Data records:
━━━━━━━━━━

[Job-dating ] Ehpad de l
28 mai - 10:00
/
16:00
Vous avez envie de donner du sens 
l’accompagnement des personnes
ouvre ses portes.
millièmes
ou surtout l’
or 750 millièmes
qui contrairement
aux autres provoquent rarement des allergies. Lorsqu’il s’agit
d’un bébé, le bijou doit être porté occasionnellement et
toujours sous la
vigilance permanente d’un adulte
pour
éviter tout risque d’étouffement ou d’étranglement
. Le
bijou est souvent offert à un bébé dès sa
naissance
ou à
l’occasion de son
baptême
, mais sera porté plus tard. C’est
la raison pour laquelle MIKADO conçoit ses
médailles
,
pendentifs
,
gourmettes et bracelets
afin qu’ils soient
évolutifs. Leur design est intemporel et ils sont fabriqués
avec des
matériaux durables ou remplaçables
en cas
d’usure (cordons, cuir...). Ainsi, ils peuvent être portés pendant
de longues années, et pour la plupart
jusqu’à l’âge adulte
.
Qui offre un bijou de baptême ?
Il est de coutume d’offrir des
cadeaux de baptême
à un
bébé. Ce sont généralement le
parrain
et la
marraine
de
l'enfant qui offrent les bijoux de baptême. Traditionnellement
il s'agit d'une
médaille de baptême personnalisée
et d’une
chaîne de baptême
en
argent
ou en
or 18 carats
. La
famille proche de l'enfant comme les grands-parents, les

━━━━━━━━━━

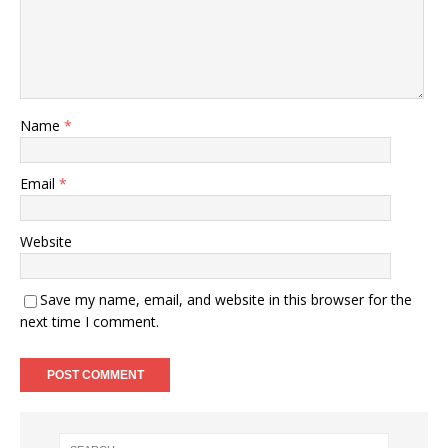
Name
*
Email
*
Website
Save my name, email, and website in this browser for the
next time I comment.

━━━━━━━━━━

Problem to solve: Please return every line of the records above that contains the word "enfant".

Response:
l'enfant qui offrent les bijoux de baptême. Traditionnellement
famille proche de l'enfant comme les grands-parents, les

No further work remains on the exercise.